Kalsifikasi terjadi diseluruh otak, tetapi tampaknya terdapat kecenderungan khusus perkembangan lesi demikian pada nucleus kaudatus (yaitu, terutama area ganglia basalis), pleksus koroid dan subependim. Ultrasonografi mungkin berguna untuk memantau ukuran vertikel pada bayi dengan infeksi congenital. Pencitraan resonansi magnetk (MRI), CT dengan penguatan kontras, dan skenradionukleotid otak dapat berguna untuk mendeteksi lesi radang aktif.
Mata
Hampir pada semua individu dengan infeksi congenital yang tidak di obati akan berkembang lesi korioretina pada masa dewasa, dan sekitar 50% akan menderita gangguan penglihatan berat T. gondii menyebabkan retinitis nekrotisasi setempat pada individu dengan infeksi congenital Kontraktur dapat terjadi dengan pelepasan retina.setiap bagian retina dapat terlibat, unilateral atau bilateral, termasuk macula. Saraf optikus mungkin terlibat, dan lesi toksoplasma yang melibatkan proyeksi jalur visual dalam otak atau korteks visual juga menyebabkan gangguan penglihatan. Dalam kaitannya dengan lesi retina dan vitritis, uvea anterior dapat sangat meradang, menyebabkan eritema pada mata luar. Penemuan okeler lain meliputi sel dan protein dalam ruangan anterior (kamera okuli anterior), endapan keratin luas, sinekia posterior, nodulus pada irisdan pembentukan neovaskuler pada permukaan iris, kadang-kadang disertai dengan kenaikan tekanan intraokuler dan perkembangan glaucoma. Otot-otot ekstraokuler dapat juga terlihat secara langsung, bermanifetasi sebagai strabismus, nistagmus, gangguan visus, dan mikro – oftalmia.

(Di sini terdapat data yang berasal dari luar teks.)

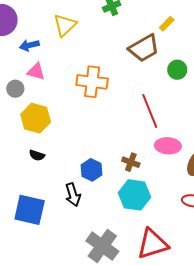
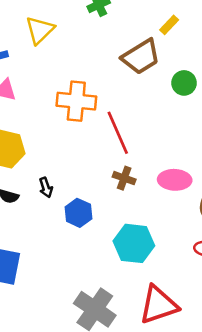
red line: (150, 111) -> (118, 133), moved
brown cross: (131, 162) -> (124, 178), moved
black arrow: (73, 195) -> (46, 187), moved, size x0.7

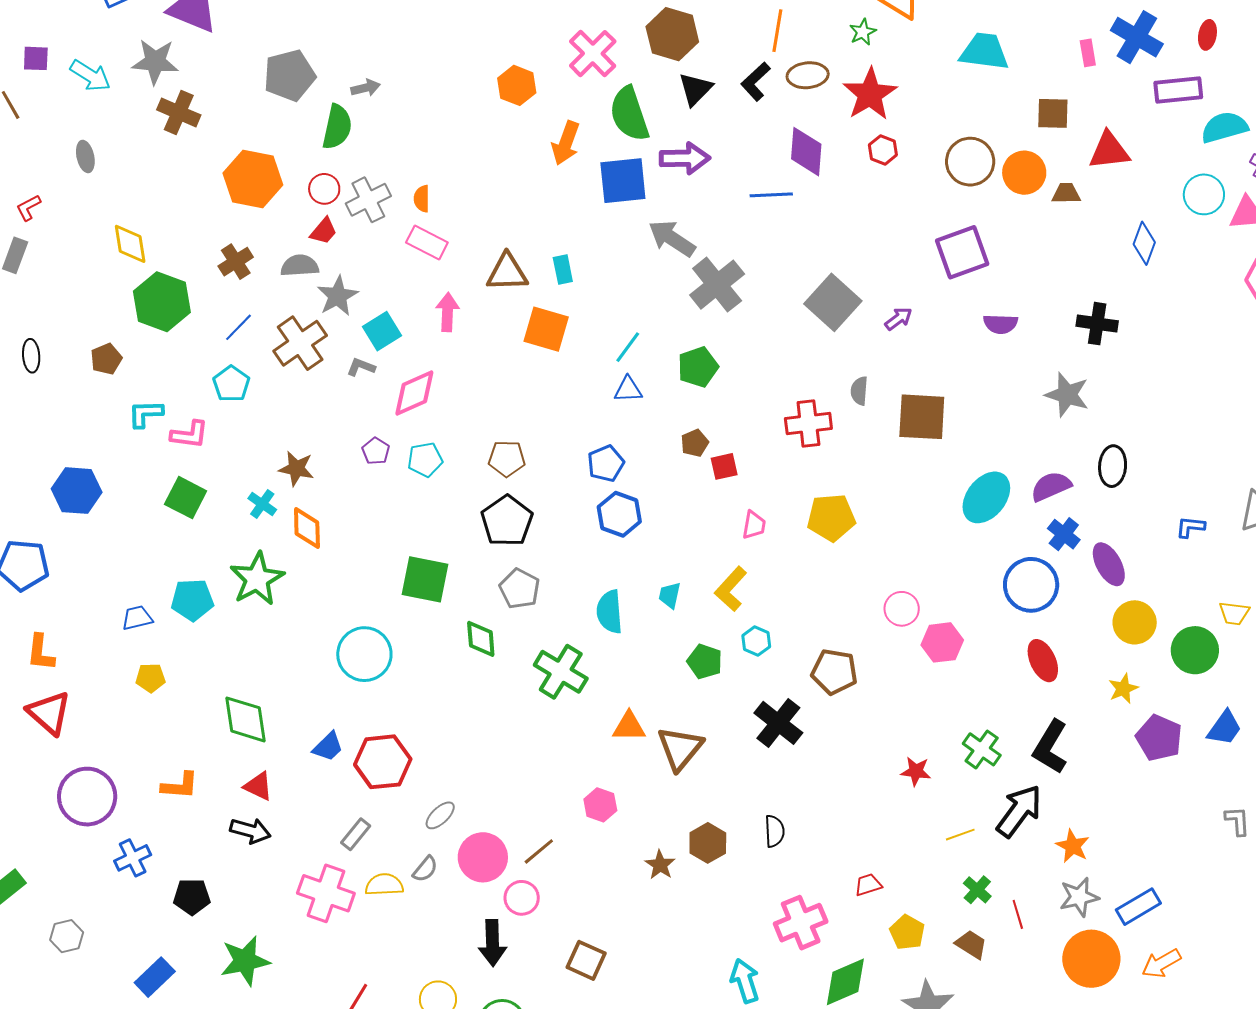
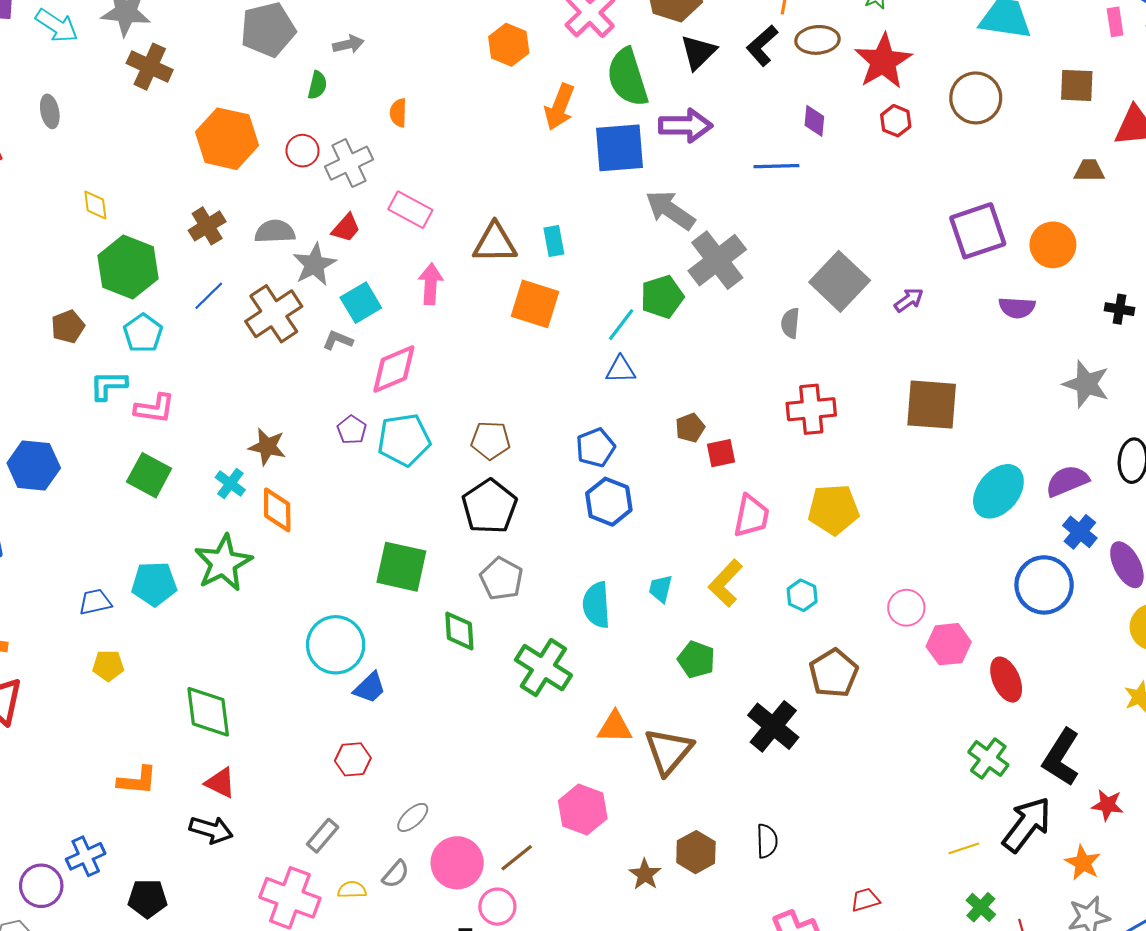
green semicircle: (337, 127) -> (317, 85), size x0.6
purple diamond: (806, 152) -> (814, 121), size x0.6
brown circle: (970, 162) -> (976, 98), moved
orange circle: (1024, 173) -> (1053, 245), moved
orange semicircle: (422, 199) -> (398, 113), moved
red trapezoid: (324, 231) -> (346, 228), moved
yellow diamond: (130, 244) -> (95, 205), size x0.7
black cross: (1097, 324) -> (1119, 309), size x0.7
green pentagon: (698, 367) -> (662, 297), moved
cyan pentagon: (231, 384) -> (143, 333), moved
gray semicircle: (859, 391) -> (790, 323), moved
cyan pentagon: (425, 460) -> (404, 440), size x1.4
pink trapezoid: (754, 525) -> (751, 516), size x1.4
cyan hexagon: (756, 641) -> (802, 595), moved
red ellipse: (1043, 661) -> (1006, 680), moved
brown pentagon: (834, 672) -> (834, 673), turned 30
blue trapezoid: (328, 747) -> (370, 688), moved
red hexagon: (383, 762) -> (353, 759), size x0.6
red star: (916, 771) -> (1107, 805), moved
purple circle: (87, 797) -> (41, 886), moved, size x0.7
pink hexagon: (600, 805) -> (583, 810), size x1.4
yellow semicircle: (384, 885) -> (352, 890), size x0.7

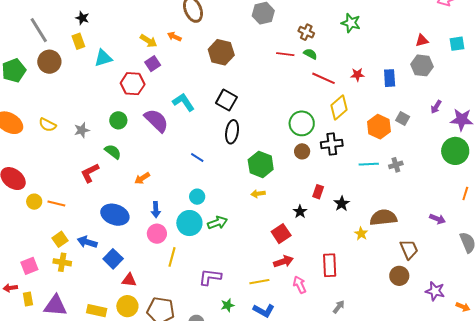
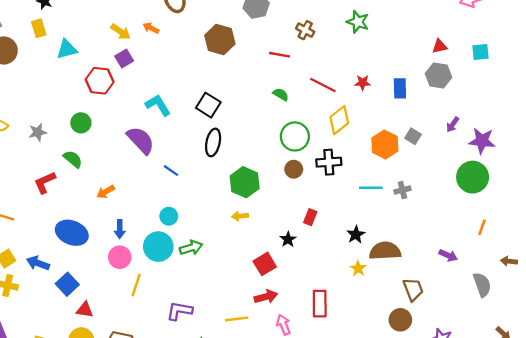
brown hexagon: (221, 52) -> (220, 40), moved
green semicircle: (310, 54) -> (281, 94), moved
purple semicircle: (156, 121) -> (141, 140), moved
black star: (342, 204) -> (356, 235), moved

Diaognosis banding lesi yang menyerupai toksoplamosis okuler meliputi cacat kolobomatosa congenital dan lesi radang lain karena sitomegalovirus, Treponema pallidum, Mycobacterium tuberculosis, atau vakulitis. Toksoplamosis okuler adalah penyakit yang berulang dan progresif yang memerlukan pemberian terapi Multipel. Couvreur et al mempunyai data terbatas, yang memberi kesan bahwa kejadian lesi pada awal-awal tahun kehidupan dapat dicegah dengan memberi pengobatan antimikroba (dengan pirimentamin dan soulfonamid selang sebulan (dengan spirimentamin dan sulfonamid selang sebulan dengan spiramisin) selama tahun pertama kehidupan. Telinga Kehilangan pendengaran sensorineural, baik ringan maupun berat, dapat terjadi. Belum diketahui apakah keadaan ini merupakan gangguan statis atau progresif.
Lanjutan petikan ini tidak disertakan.